12. As already pointed out, during the pendency of these proceedings, the Disciplinary Authority passed final order dated 4-4-2005 removing the appellant from service as a disciplinary measure. The Act provides an effective and comprehensive remedy against the said order passed against the appellant. Under Section 94 of the Act, an appeal lies to the Educational Tribunal. The power conferred upon the Educational Tribunal is quite wide which is comparable to power of an Appellate Court. The Educational Tribunal has power to go into questions of fact as well as questions of law.

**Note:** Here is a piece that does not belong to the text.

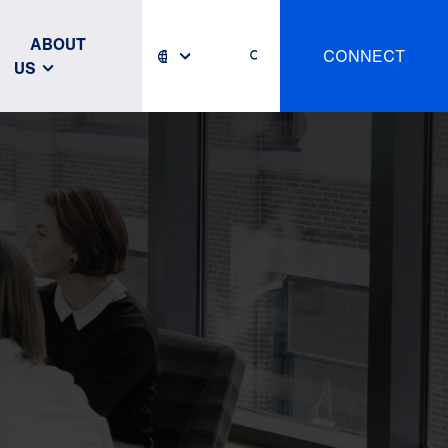
ABOUT
CONNECT
US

The questions whether the conduct of the enquiry is regular in terms of the bye-laws or the statute or principles of natural justice and whether the charges are proved by the management by adducing substantive legal evidence and whether the disciplinary action taken against the appellant, in the facts and circumstances of the case and evidence on record, could be justified in terms of law are the questions which could be properly dealt with by the Educational Tribunal in an appeal that may be preferred by the appellant herein against the order of the Managing Committee dated 4-4-2005. Therefore, we leave open all those questions to be dealt with by the Educational Tribunal in the event of the appellant preferring an appeal. Any of the observations made by us in this judgment or by the learned Single Judge in the impugned order, should not weigh with the Educational Tribunal in decision-making and it should decide the appeal on the basis of merit and the materials placed before it by the respective parties.

13. In the result and for the foregoing reasons, we dismiss the appeal, however, with no order as to costs.